The next phase of his career would be defined by the young-adult fiction of author Susan (S.E.) Hinton, whose novels provided the subject matter for his next three films. Ms. Hinton and Dillon formed a special bond on the set of Tex, in which Dillon played the title role of a spirited young hoss growing up on a farm with his responsible older brother. When director Francis Ford Coppola approached Hinton with plans to adapt her novel The Outsiders, she secured the central role of small-time hood Dallas Winston for her young actor friend. Dillon cemented his image as the big screen's leading portrayer of surly youth with his third starring role in a Hinton adaptation, Coppola's moody, atmospheric Rumble Fish.

Even during his years as a teen idol, critics had begun to single out Dillon as a talented actor with the potential to stick around in the biz for years to come. He starred in 1984's whimsical coming-of-age comedy The Flamingo Kid. He showed further promise as a small-time gambler on a big-time winning streak in 1987's The Big Town, and added another memorable character to his gallery of sullen hoods in Kansas the following year.

But it was Dillon's seamless, thoroughly believable characterization of a drug-addicted loser on the road to nowhere in Gus Van Sant's Drugstore Cowboy (1989) that forever banished any lingering memories of his pinup days. Both the film and Dillon's performance were lauded by critics across the nation: as one writer succinctly stated, "Until Drugstore Cowboy, I never believed Matt Dillon was a real actor."

Dillon's résumé has run the gamut of genres from thrillers (A Kiss Before Dying) to grand-scale biopics (Malcolm X) to romantic comedies (Mr. Wonderful) since his momentous, career-making performance in Drugstore Cowboy. He played a grunge-rockin' slacker in Cameron Crowe's Singles; a schizophrenic homeless man in The Saint of Fort Washington; and a cocky F.B.I. agent in Golden Gate. In 1996 alone he incarnated a woebegone ex-football star who can't stop cheating on his girlfriend in the ensemble flick Beautiful Girls; a sixties surfer dude with a genius for harmonics in the period piece Grace of My Heart; and yet another surly hood with a gang in tow in Kevin Spacey's Albino Alligator.
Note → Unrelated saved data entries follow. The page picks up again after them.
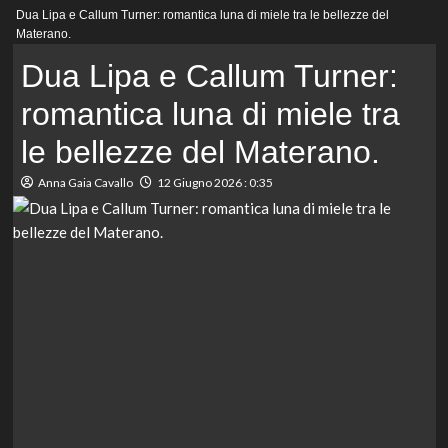
Menu
Dua Lipa e Callum Turner: romantica luna di miele tra le bellezze del
principale
Materano.
Dua Lipa e Callum Turner:
romantica luna di miele tra
le bellezze del Materano.
Anna Gaia Cavallo
12 Giugno 2026 : 0:35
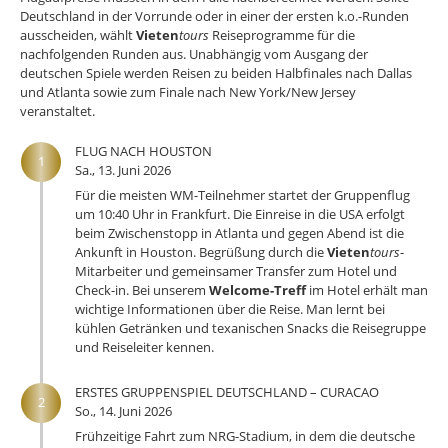
Deutschland in der Vorrunde oder in einer der ersten k.o.-Runden
ausscheiden, wählt
Vieten
tours
Reiseprogramme für die
nachfolgenden Runden aus. Unabhängig vom Ausgang der
deutschen Spiele werden Reisen zu beiden Halbfinales nach Dallas
und Atlanta sowie zum Finale nach New York/New Jersey
veranstaltet.
FLUG NACH HOUSTON
1
Sa., 13. Juni 2026
Für die meisten WM-Teilnehmer startet der Gruppenflug
um 10:40 Uhr in Frankfurt. Die Einreise in die USA erfolgt
beim Zwischenstopp in Atlanta und gegen Abend ist die
Ankunft in Houston. Begrüßung durch die
Vieten
tours
-
Mitarbeiter und gemeinsamer Transfer zum Hotel und
Check-in. Bei unserem
Welcome-Treff
im Hotel erhält man
wichtige Informationen über die Reise. Man lernt bei
kühlen Getränken und texanischen Snacks die Reisegruppe
und Reiseleiter kennen.
ERSTES GRUPPENSPIEL DEUTSCHLAND – CURACAO
2
So., 14. Juni 2026
Frühzeitige Fahrt zum NRG-Stadium, in dem die deutsche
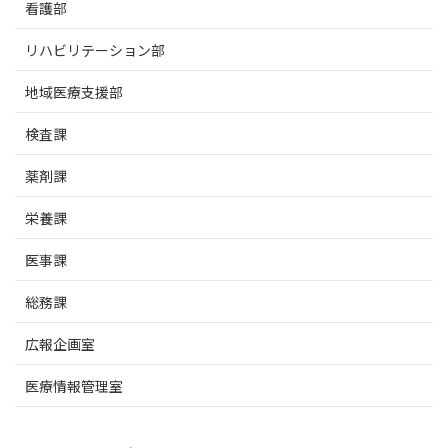
看護部
リハビリテーション部
地域医療支援部
検査課
薬剤課
栄養課
医事課
総務課
広報企画室
医療情報管理室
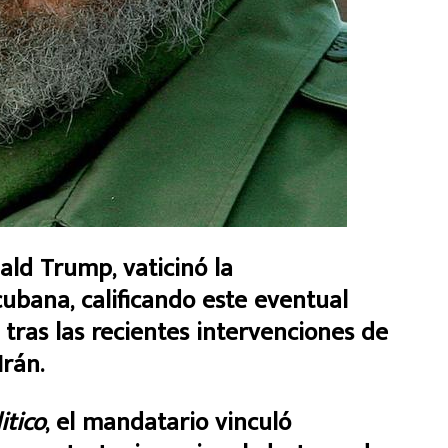
ald Trump, vaticinó la
ubana, calificando este eventual
” tras las recientes intervenciones de
Irán.
itico
, el mandatario vinculó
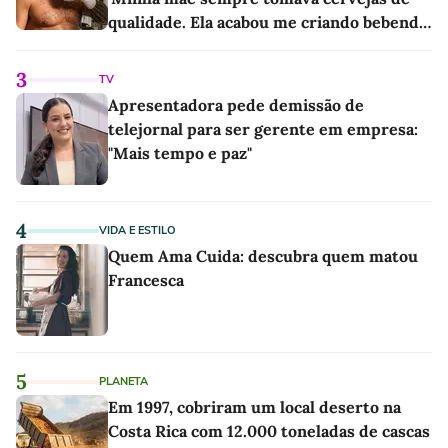
qualidade. Ela acabou me criando bebendo
as melhores'
3
TV
Apresentadora pede demissão de
telejornal para ser gerente em empresa:
"Mais tempo e paz"
4
VIDA E ESTILO
Quem Ama Cuida: descubra quem matou
Francesca
5
PLANETA
Em 1997, cobriram um local deserto na
Costa Rica com 12.000 toneladas de cascas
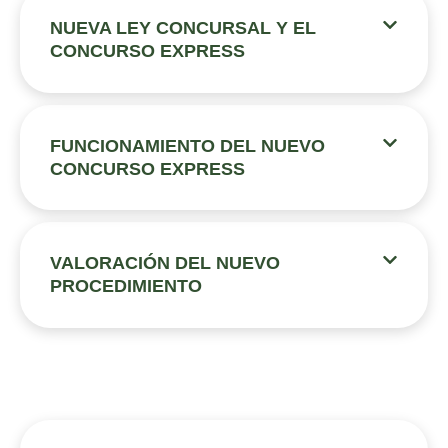
NUEVA LEY CONCURSAL Y EL
CONCURSO EXPRESS
FUNCIONAMIENTO DEL NUEVO
CONCURSO EXPRESS
VALORACIÓN DEL NUEVO
PROCEDIMIENTO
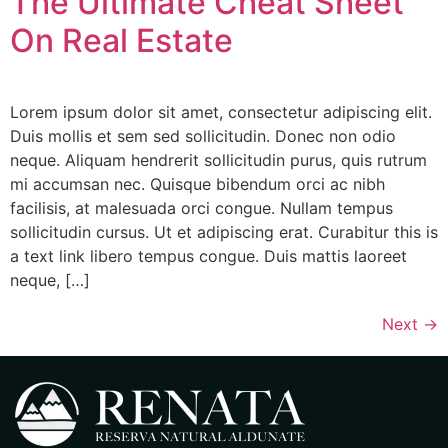
The Ultimate Cheat Sheet
On Real Estate
Lorem ipsum dolor sit amet, consectetur adipiscing elit.
Duis mollis et sem sed sollicitudin. Donec non odio
neque. Aliquam hendrerit sollicitudin purus, quis rutrum
mi accumsan nec. Quisque bibendum orci ac nibh
facilisis, at malesuada orci congue. Nullam tempus
sollicitudin cursus. Ut et adipiscing erat. Curabitur this is
a text link libero tempus congue. Duis mattis laoreet
neque, […]
Next
→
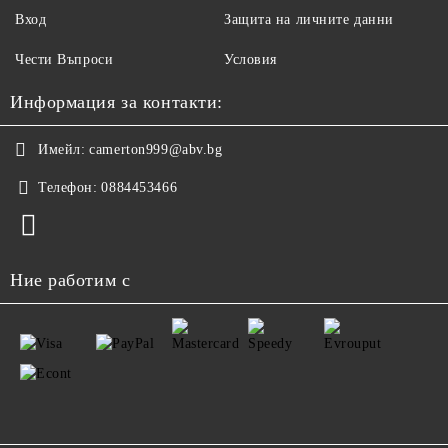
Вход
Защита на личните данни
Чести Въпроси
Условия
Информация за контакти:
Имейл:
camerton999@abv.bg
Телефон:
0884453466
Ние работим с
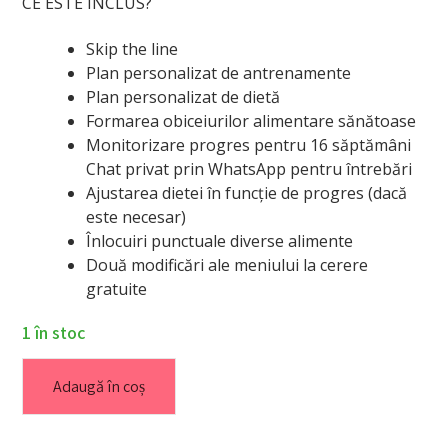
CE ESTE INCLUS?
Skip the line
Plan personalizat de antrenamente
Plan personalizat de dietă
Formarea obiceiurilor alimentare sănătoase
Monitorizare progres pentru 16 săptămâni
Chat privat prin WhatsApp pentru întrebări
Ajustarea dietei în funcție de progres (dacă
este necesar)
Înlocuiri punctuale diverse alimente
Două modificări ale meniului la cerere
gratuite
1 în stoc
Adaugă în coș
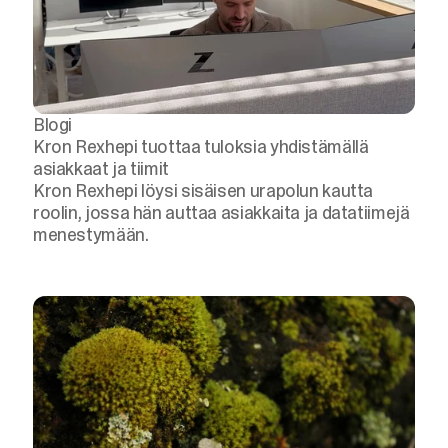
Blogi
Kron Rexhepi tuottaa tuloksia yhdistämällä
asiakkaat ja tiimit
Kron Rexhepi löysi sisäisen urapolun kautta
roolin, jossa hän auttaa asiakkaita ja datatiimejä
menestymään.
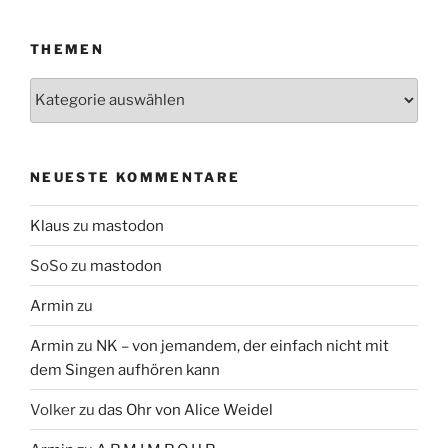
THEMEN
Themen
NEUESTE KOMMENTARE
Klaus
zu
mastodon
SoSo
zu
mastodon
Armin
zu
Armin
zu
NK – von jemandem, der einfach nicht mit
dem Singen aufhören kann
Volker
zu
das Ohr von Alice Weidel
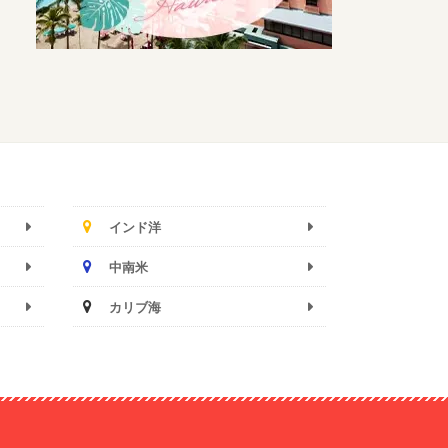
インド洋
中南米
カリブ海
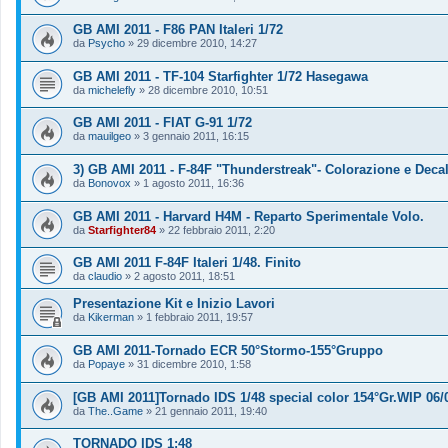
GB AMI 2011 - F86 PAN Italeri 1/72
da
Psycho
»
29 dicembre 2010, 14:27
GB AMI 2011 - TF-104 Starfighter 1/72 Hasegawa
da
michelefly
»
28 dicembre 2010, 10:51
GB AMI 2011 - FIAT G-91 1/72
da
mauilgeo
»
3 gennaio 2011, 16:15
3) GB AMI 2011 - F-84F "Thunderstreak"- Colorazione e Deca
da
Bonovox
»
1 agosto 2011, 16:36
GB AMI 2011 - Harvard H4M - Reparto Sperimentale Volo.
da
Starfighter84
»
22 febbraio 2011, 2:20
GB AMI 2011 F-84F Italeri 1/48. Finito
da
claudio
»
2 agosto 2011, 18:51
Presentazione Kit e Inizio Lavori
da
Kikerman
»
1 febbraio 2011, 19:57
GB AMI 2011-Tornado ECR 50°Stormo-155°Gruppo
da
Popaye
»
31 dicembre 2010, 1:58
[GB AMI 2011]Tornado IDS 1/48 special color 154°Gr.WIP 06/
da
The..Game
»
21 gennaio 2011, 19:40
TORNADO IDS 1:48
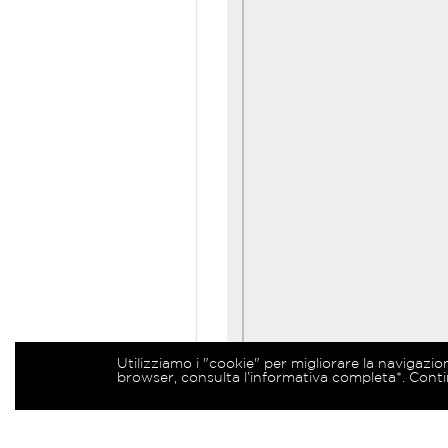
Utilizziamo i "cookie" per migliorare la navigazio
browser, consulta l’informativa completa*. Conti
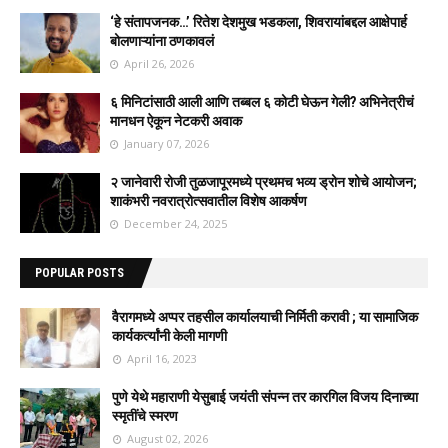
‘हे संतापजनक…’ रितेश देशमुख भडकला, शिवरायांबद्दल आक्षेपार्ह
बोलणाऱ्यांना ठणकावलं
April 26, 2026
६ मिनिटांसाठी आली आणि तब्बल ६ कोटी घेऊन गेली? अभिनेत्रीचं
मानधन ऐकून नेटकरी अवाक
January 07, 2026
२ जानेवारी रोजी तुळजापूरमध्ये प्रथमच भव्य ड्रोन शोचे आयोजन;
शाकंभरी नवरात्रोत्सवातील विशेष आकर्षण
December 24, 2025
POPULAR POSTS
वैरागमध्ये अप्पर तहसील कार्यालयाची निर्मिती करावी ; या सामाजिक
कार्यकर्त्यांनी केली मागणी
April 16, 2023
पुणे येथे महाराणी येसुबाई जयंती संपन्न तर कारगिल विजय दिनाच्या
स्मृतींचे स्मरण
August 02, 2026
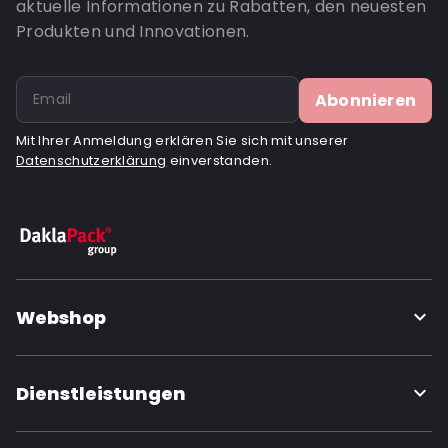
aktuelle Informationen zu Rabatten, den neuesten
Bottom gusset: 35
Produkten und Innovationen.
Valve: Mit Ventil
Bestell-ID: 842V
Abonnieren
Mit Ihrer Anmeldung erklären Sie sich mit unserer
Datenschutzerklärung
einverstanden.
Webshop
Dienstleistungen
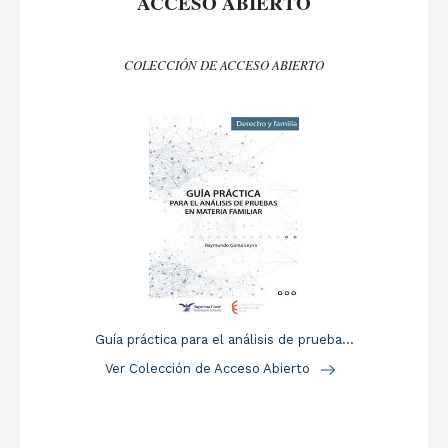
ACCESO ABIERTO
COLECCIÓN DE ACCESO ABIERTO
Guía práctica para el análisis de prueba...
Ver Colección de Acceso Abierto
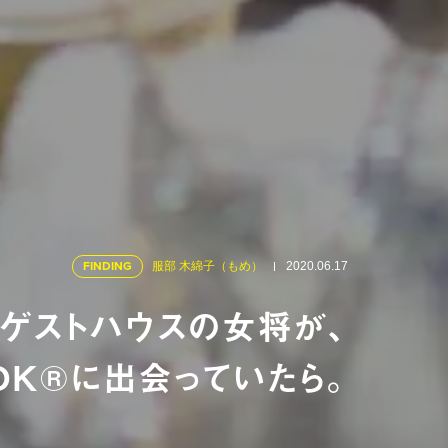
FINDING
服部 木綿子（もめ）
2020.06.17
もゲストハウスの女将が、
OK®︎に出会っていたら。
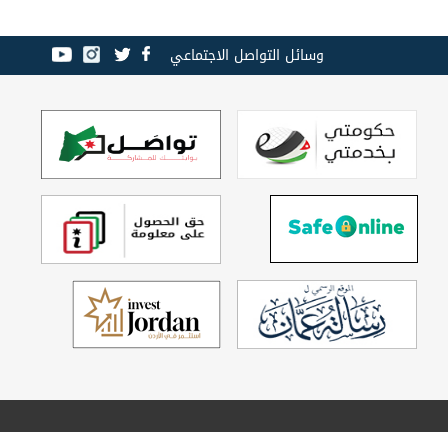
وسائل التواصل الاجتماعي
تصميم وتطوير
Echo Technology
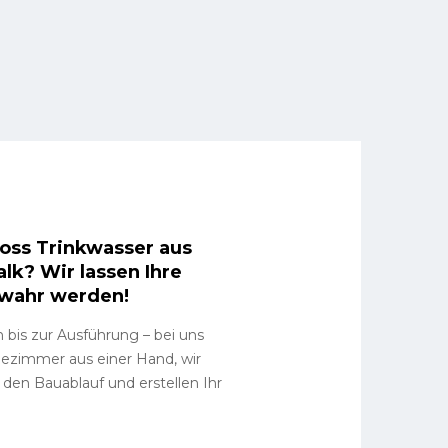
loss Trinkwasser aus
lk? Wir lassen Ihre
 wahr werden!
bis zur Ausführung – bei uns
zimmer aus einer Hand, wir
 den Bauablauf und erstellen Ihr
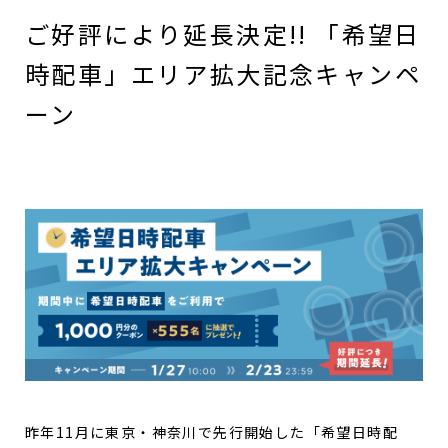
ご好評により延長決定!! 「希望日
時配車」エリア拡大記念キャンペ
ーン
昨年11月に東京・神奈川で先行開始した「希望日時配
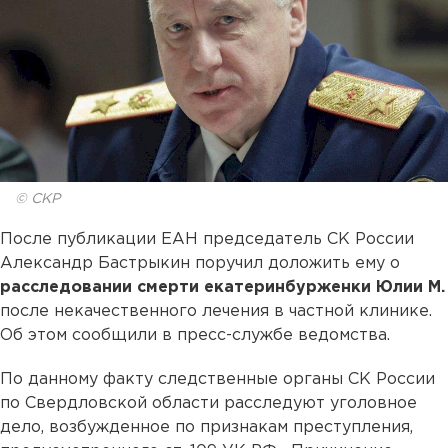
© СКР
После публикации ЕАН председатель СК России
Александр Бастрыкин поручил доложить ему о
расследовании смерти екатеринбурженки Юлии М.
после некачественного лечения в частной клинике.
Об этом сообщили в пресс-службе ведомства.
По данному факту следственные органы СК России
по Свердловской области расследуют уголовное
дело, возбужденное по признакам преступления,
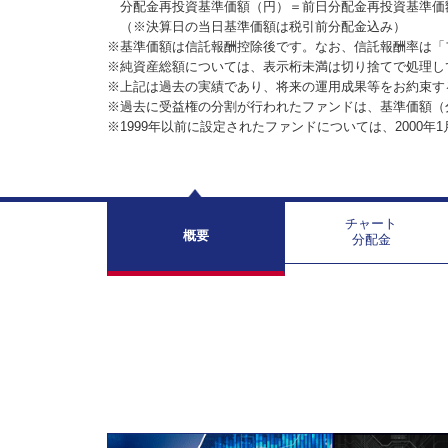
分配金再投資基準価額（円）＝前日分配金再投資基準価
（※決算日の当日基準価額は税引前分配金込み）
※基準価額は信託報酬控除後です。なお、信託報酬率は「
※純資産総額については、表示桁未満は切り捨てで処理し
※上記は過去の実績であり、将来の運用成果等をお約束す
※過去に受益権の分割が行われたファンドは、基準価額（
※1999年以前に設定されたファンドについては、2000年
チャート
概要
分配金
In between acting jobs, Dillon has branched out into the restaurant business. Close to home in his native New York, he co-owns both a bar called the Whiskey and a swanky uptown eatery called the Falls. While he remains one of Hollywood's hunkier bachelors, Dillon has recently been stepping out with red-hot model-turned-actress Cameron Diaz, whom he first met, appropriately enough, while he was filming Beautiful Girls. Dillon will next be seen in a supporting role in the long-anticipated comedy In and Out, which arrives in theaters this September; he's wrapped a small role in The Pitch, a dark comedy along the lines of Robert Altman's The Player; and he's currently filming the thriller Wild Things, which is set for a spring of 1998 release.